On March 14th, Cerebras Systems unveiled their third-generation wafer-scale AI acceleration chip, "WSE-3" (Wafer Scale Engine 3), boasting even more insane specs. And they've managed to double the performance without any increase in power consumption or cost.
The first generation WSE-1, launched in 2019, was built on TSMC's 16nm process and had a massive area of 46,225 square millimeters. It packed 1.2 trillion transistors, featured 400,000 AI cores, 18GB of SRAM cache, supported 9PB/s memory bandwidth, 100Pb/s interconnect bandwidth, all while guzzling 15 kilowatts of power.
In 2021, the second-gen WSE-2 saw an upgrade to TSMC's 7nm process. Despite its constant size of 46,225 square millimeters, the transistor count skyrocketed to 2.6 trillion. The number of cores increased to 850,000, with the cache expanding to 40GB. Memory bandwidth hit a staggering 20PB/s, and interconnect bandwidth reached 220Pb/s.
The latest third-gen WSE-3 has been upgraded to TSMC's 5nm process technology. While the exact size wasn't mentioned, it's reasonable to assume it remains similar since manufacturing a chip requires a whole wafer, limiting how much larger it can get.
The transistor count has soared to an astonishing 40 trillion, and the number of AI cores has increased to 900,000. The cache capacity has reached 44GB, with options for accompanying external memory capacities of 1.5TB, 12TB, or 1200TB.
At first glance, the increase in core numbers and cache capacity might seem modest, but the performance leap is significant. The peak AI computing power has reached 125PFlops, which means 1.25 quintillion floating-point operations per second, rivaling the top supercomputers.
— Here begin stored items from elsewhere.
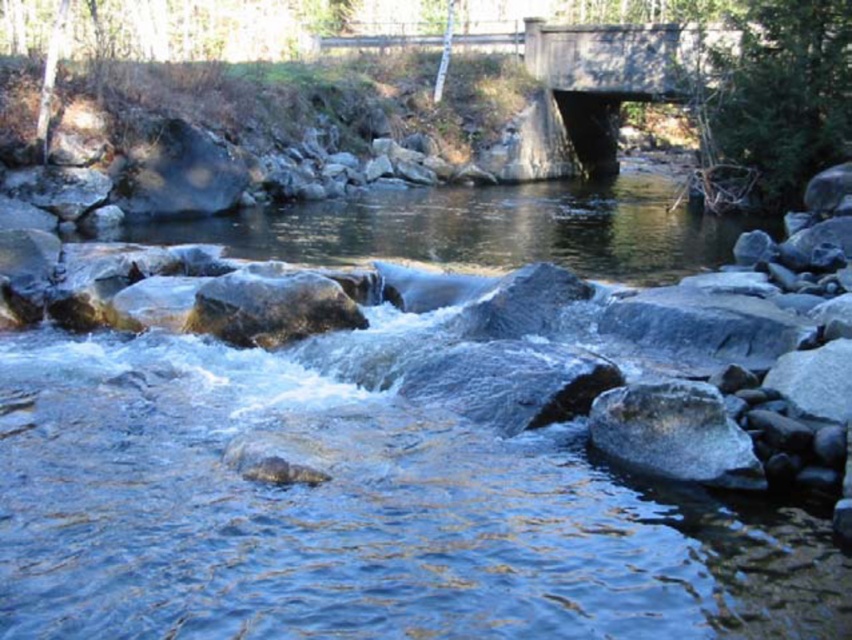 Question: Which point is farther from the camera taking this photo?

Choices:
 (A) (715, 403)
 (B) (706, 259)

Answer: (B)

Question: Among these points, which one is nearest to the camera?

Choices:
 (A) 635,422
 (B) 612,214

Answer: (A)

Question: Considering the relative positions of smooth gray rocks at center and smooth gray rock at center in the image provided, where is smooth gray rocks at center located with respect to smooth gray rock at center?

Choices:
 (A) above
 (B) below

Answer: (A)

Question: Considering the relative positions of smooth gray rocks at center and smooth gray rock at center in the image provided, where is smooth gray rocks at center located with respect to smooth gray rock at center?

Choices:
 (A) above
 (B) below

Answer: (A)

Question: Where is smooth gray rocks at center located in relation to smooth gray rock at center in the image?

Choices:
 (A) right
 (B) left

Answer: (A) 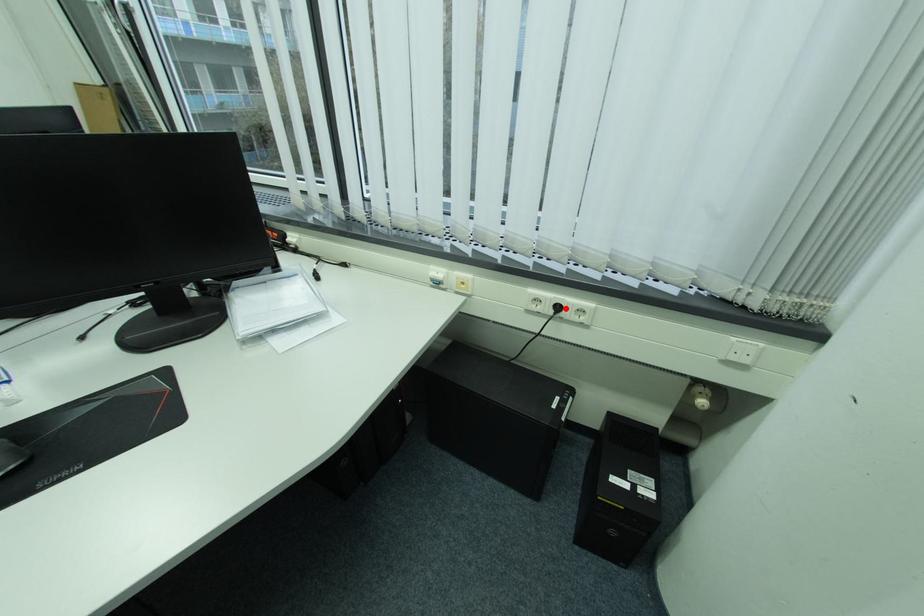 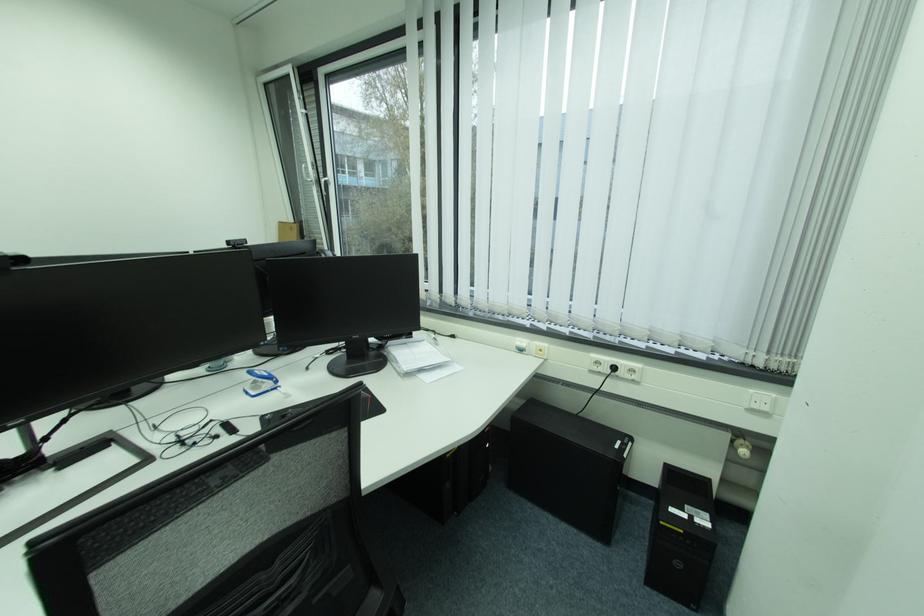 In the second image, find the point that corresponds to the highlighted location in the first image.

(623, 369) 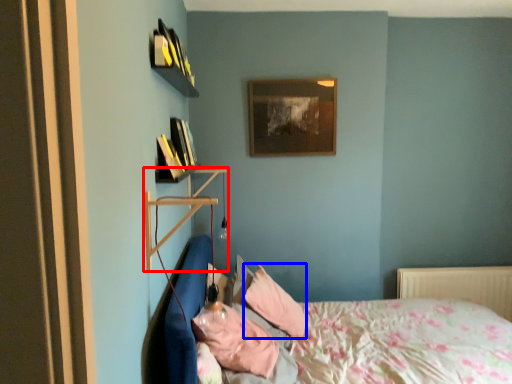 Question: Which point is further to the camera, shelf (highlighted by a red box) or pillow (highlighted by a blue box)?

Choices:
 (A) shelf
 (B) pillow

Answer: (B) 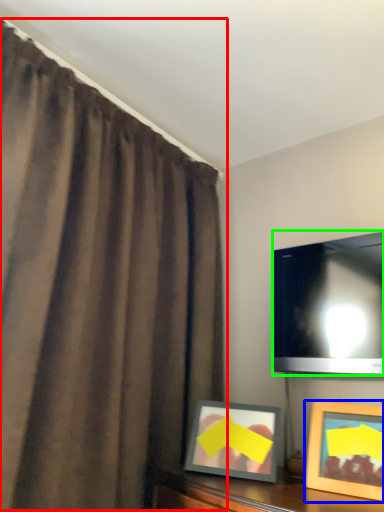 Question: Based on their relative distances, which object is farther from curtain (highlighted by a red box)? Choose from picture frame (highlighted by a blue box) and television (highlighted by a green box).

Choices:
 (A) picture frame
 (B) television

Answer: (A) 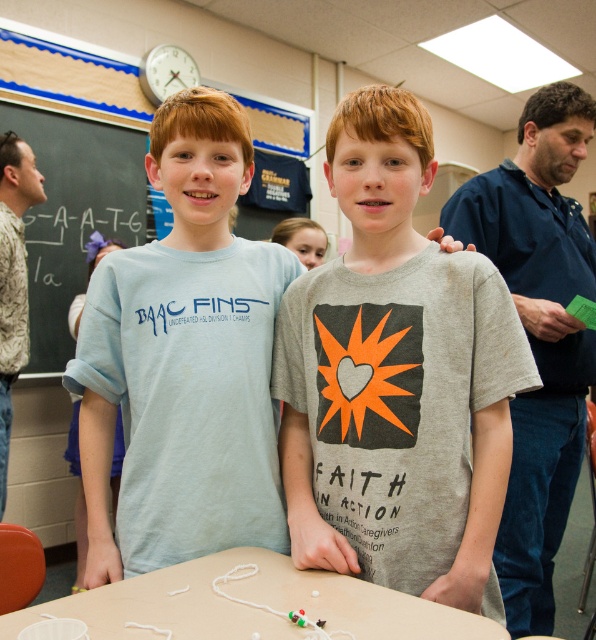 You are a photographer setting up for a group photo in the classroom. You need to ensure that the gray cotton shirt at right and the wooden table at center are both in focus. If your camera has a depth of field that can cover 100 centimeters, will both objects be in focus?

The gray cotton shirt at right is 95.43 centimeters away from the wooden table at center. Since the distance between them is within the camera depth of field of 100 centimeters, both objects will be in focus. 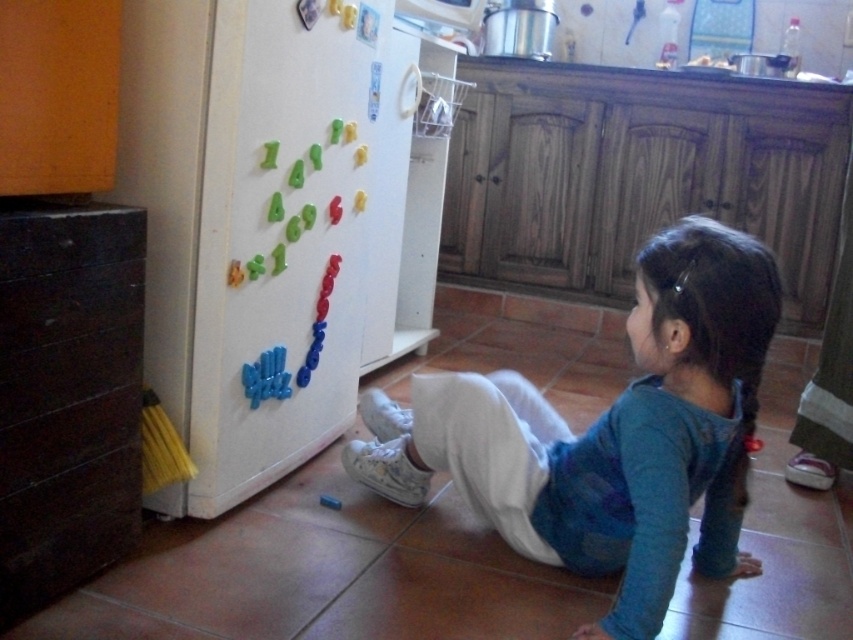 You are a parent who wants to store some small toys in the kitchen. You have a blue cotton shirt at lower center and a black wood drawer at left. Which object can you use to store the toys?

The black wood drawer at left can be used to store the toys because it is a drawer, which is typically designed for storage, while the blue cotton shirt at lower center is clothing and not suitable for storing items.

You are a parent trying to reach into the black wood drawer at left while keeping an eye on your child. Can you do so without moving away from the blue cotton shirt at lower center?

The blue cotton shirt at lower center is further to the viewer than the black wood drawer at left, so you can reach into the black wood drawer at left without moving away from the blue cotton shirt at lower center because it is closer to you.

You are a parent in the kitchen and want to store some small toys in the black wood drawer at left. However, you need to access it first. Since the white matte refrigerator at left is blocking your path, can you move around it to reach the drawer?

It's capable of training next-gen AI mega-models equivalent to GPT-4 or Gemini, with several times more parameters, up to 24 trillion, all within a single logical memory space without the need for partitioning or restructuring.
Using it to train a mega-model with 1 trillion parameters is like training one with 10 billion parameters using GPUs.
With four in parallel, it can fine-tune 700 billion parameters in a single day, supporting up to 2048 interconnects, enabling the training of Llama's 700 billion parameters within a day.
Specific power consumption and pricing for WSE-3 haven't been disclosed, but based on the previous generation, it should be around $2 million or more.